In July 2023, the Foundation selected Marlon Blackwell Architects to design the memorial. An initial design was released in June 2026.

== Leadership ==

Michael "Rod" Rodriguez, a former U.S. Army Green Beret, became the president and CEO of the foundation on January 3, 2022. President George W. Bush serves as the foundation's Honorary Chairman. The foundation's leadership structure also entails a board of directors. The chairman of the board is Theodore "Ted" Skokos, a retired U.S. Army officer and entrepreneur.

== Existing memorials ==
Currently only three nationally oriented memorials honor each of the service members killed in action during the Global War on Terrorism. An additional (fourth) memorial includes many service members. There are several state memorials which focus on service members from specific states. Additionally, there is a memorial in London honoring British service personnel.

=== National memorials ===
The names of the fallen are based on the Defense Casualty Analysis System. The central objective of the system is to collect and maintain U.S. casualty information on warfighters who have fallen in global or regional conflicts involving the United States. It is generally thought that this list includes all service members who died while in the Global War on Terrorism theater of operations, regardless of their cause of death. The data reports are used by DoD organizations, external government agencies, both houses of Congress, the President, the news media, and the general public.

A Global War on Terrorism Memorial was dedicated in 2017 at the National Infantry Museum at Fort Monroe (previously Fort Benning) in Columbus, Georgia. The names of the fallen are engraved alphabetically on granite panels which are updated annually. The elements of the memorial include concrete pillars representing the Twin Towers, a steel beam from the wreckage of the North Tower, and bronze statues depicting an infantry squad.

The Northwood Gratitude & Honor Memorial is located at Northwood Community Park in Irvine, California. This memorial is the nation's first permanent memorial dedicated exclusively to listing the names of all fallen American service members in Afghanistan and Iraq. The memorial originated as a temporary, seasonal memorial in 2003. The permanent memorial was dedicated in 2010. The names are engraved on granite panels. The memorial is cared for by a committee of area residents plus city and park staff members.

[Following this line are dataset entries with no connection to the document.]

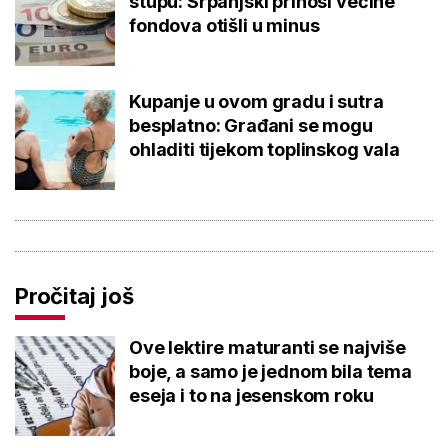
stupu: Srpanjski prinosi većine
fondova otišli u minus
Kupanje u ovom gradu i sutra
besplatno: Građani se mogu
ohladiti tijekom toplinskog vala
Pročitaj još
Ove lektire maturanti se najviše
boje, a samo je jednom bila tema
eseja i to na jesenskom roku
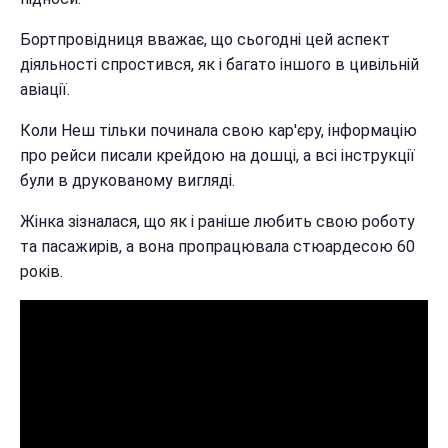
Бортпровідниця вважає, що сьогодні цей аспект
діяльності спростився, як і багато іншого в цивільній
авіації.
Коли Неш тільки починала свою кар'єру, інформацію
про рейси писали крейдою на дошці, а всі інструкції
були в друкованому вигляді.
Жінка зізналася, що як і раніше любить свою роботу
та пасажирів, а вона пропрацювала стюардесою 60
років.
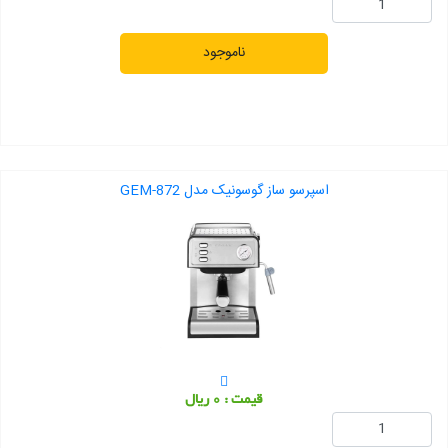
ناموجود
اسپرسو ساز گوسونیک مدل GEM-872
قیمت : 0 ریال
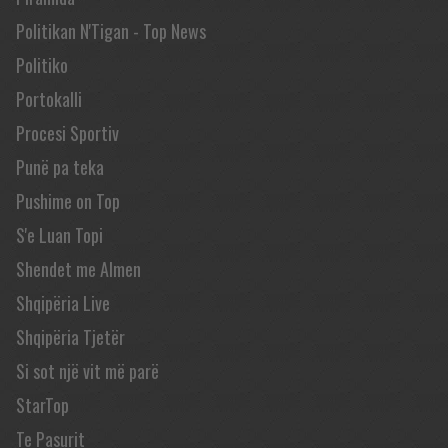
Politikan N'Tigan - Top News
Politiko
Portokalli
Procesi Sportiv
Punë pa teka
Pushime on Top
S'e Luan Topi
Shendet me Almen
Shqipëria Live
Shqipëria Tjetër
Si sot një vit më parë
StarTop
Te Pasurit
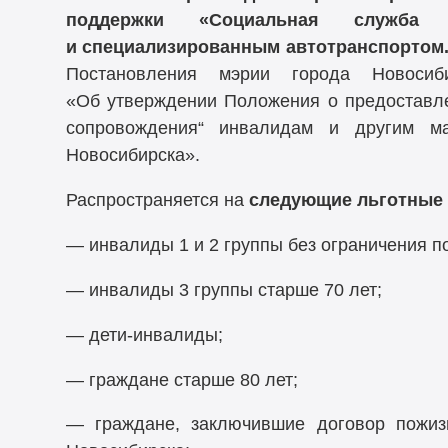
поддержки «Социальная служба 
и специализированным автотранспортом
Постановления мэрии города Новоси
«Об утверждении Положения о предоставле
сопровождения“ инвалидам и другим м
Новосибирска».
Распространяется на
следующие льготные 
— инвалиды 1 и 2 группы без ограничения по
— инвалиды 3 группы старше 70 лет;
— дети-инвалиды;
— граждане старше 80 лет;
— граждане, заключившие договор пожиз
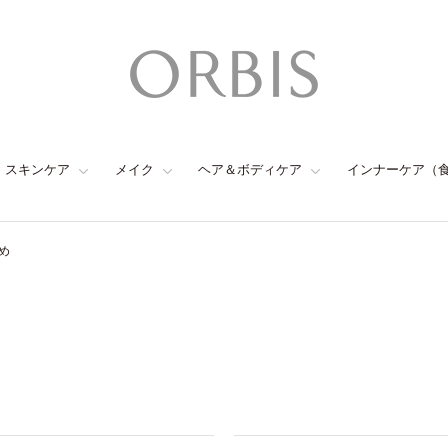
スキンケア
メイク
ヘア＆ボディケア
インナーケア（
め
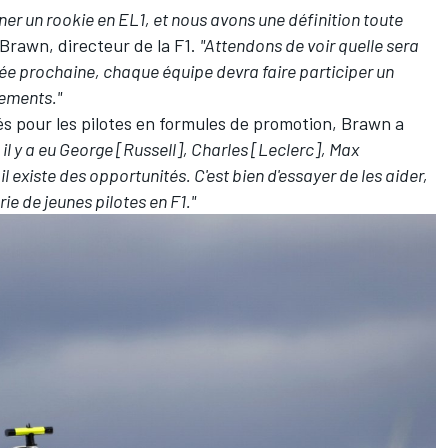
er un rookie en EL1, et nous avons une définition toute
 Brawn, directeur de la F1.
"Attendons de voir quelle sera
née prochaine, chaque équipe devra faire participer un
nements."
s pour les pilotes en formules de promotion, Brawn a
 il y a eu George [Russell], Charles [Leclerc], Max
l existe des opportunités. C'est bien d'essayer de les aider,
rie de jeunes pilotes en F1."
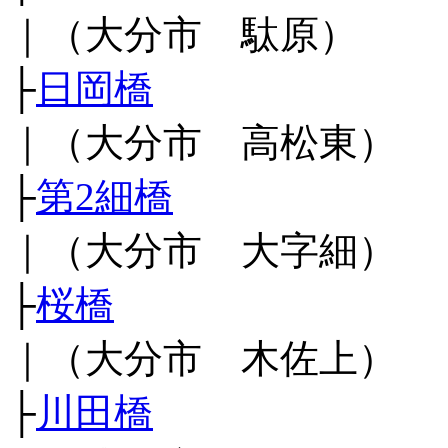
｜（大分市 駄原）
├
日岡橋
｜（大分市 高松東）
├
第2細橋
｜（大分市 大字細）
├
桜橋
｜（大分市 木佐上）
├
川田橋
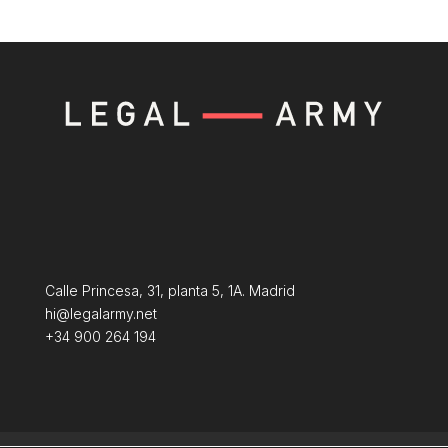
Calle Princesa, 31, planta 5, 1A. Madrid
hi@legalarmy.net
+34 900 264 194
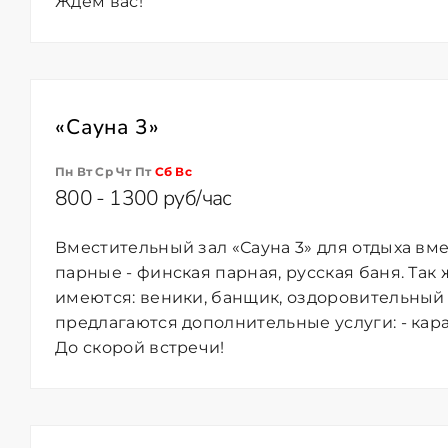
Ждем вас!
«Сауна 3»
Пн Вт Ср Чт Пт
Сб
Вс
800 - 1300 руб/час
Вместительный зал «Сауна 3» для отдыха вме
парные - финская парная, русская баня. Так
имеются: веники, банщик, оздоровительный 
предлагаются дополнительные услуги: - кара
До скорой встречи!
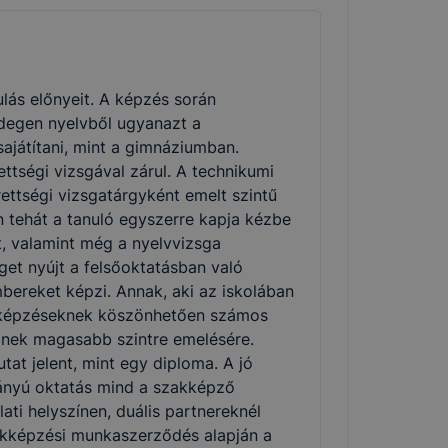
lás előnyeit. A képzés során
degen nyelvből ugyanazt a
ajátítani, mint a gimnáziumban.
ttségi vizsgával zárul. A technikumi
ettségi vizsgatárgyként emelt szintű
n tehát a tanuló egyszerre kapja kézbe
et, valamint még a nyelvvizsga
et nyújt a felsőoktatásban való
bereket képzi. Annak, aki az iskolában
ai képzéseknek köszönhetően számos
inek magasabb szintre emelésére.
at jelent, mint egy diploma. A jó
ányú oktatás mind a szakképző
ati helyszínen, duális partnereknél
zakképzési munkaszerződés alapján a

The Wall of Honor, originally called Faces of the Fallen, is a traveling wall honoring the military members killed in action since 9/11. The wall was created in 2003 by a high school senior, and since 2014 has been cared for and updated by Vets Helping Vets HQ located in Albany, Oregon. The Wall of Honor display is unique because with the name of each service member it contains a picture of the fallen as well as information including the service member's home town, age, and unit. The wall is organized chronologically and is separated by conflict. Other elements of the display include flags of each branch of the United States Armed Forces, a battlefield cross and a POW/MIA or Missing Man Table.

Two identical Iraq-Afghanistan, Remembering Our Fallen traveling displays also honor fallen military members from the Global War on Terrorism. The displays created in 2017 and 2020 include both military and personal photos on banners that are hung from tribute towers. Photos of those who died in stateside or non-combat training accidents can also be included. It is believed that not all of the service members who died while in the Global War on Terrorism theater of operations are included as part of the display.

=== State memorials ===
Oregon Afghan-Iraq Freedom Memorial dedicated in 2006 on the Oregon Department of Veterans' Affairs grounds in Salem, Oregon.

Massachusetts Iraq and Afghanistan Fallen Heroes Memorial dedicated in 2016 in Boston, Massachusetts.

Connecticut Afghanistan Iraq Veterans War Memorial dedicated in 2024 in Danbury, Connecticut.

Florida Iraq and Afghanistan Memorial dedicated in 2024 in Port St. Lucie, Florida.

Washington (state) currently raising funds for a memorial.

=== International memorials ===
United Kingdom - Iraq and Afghanistan Memorial dedicated in 2017 in London.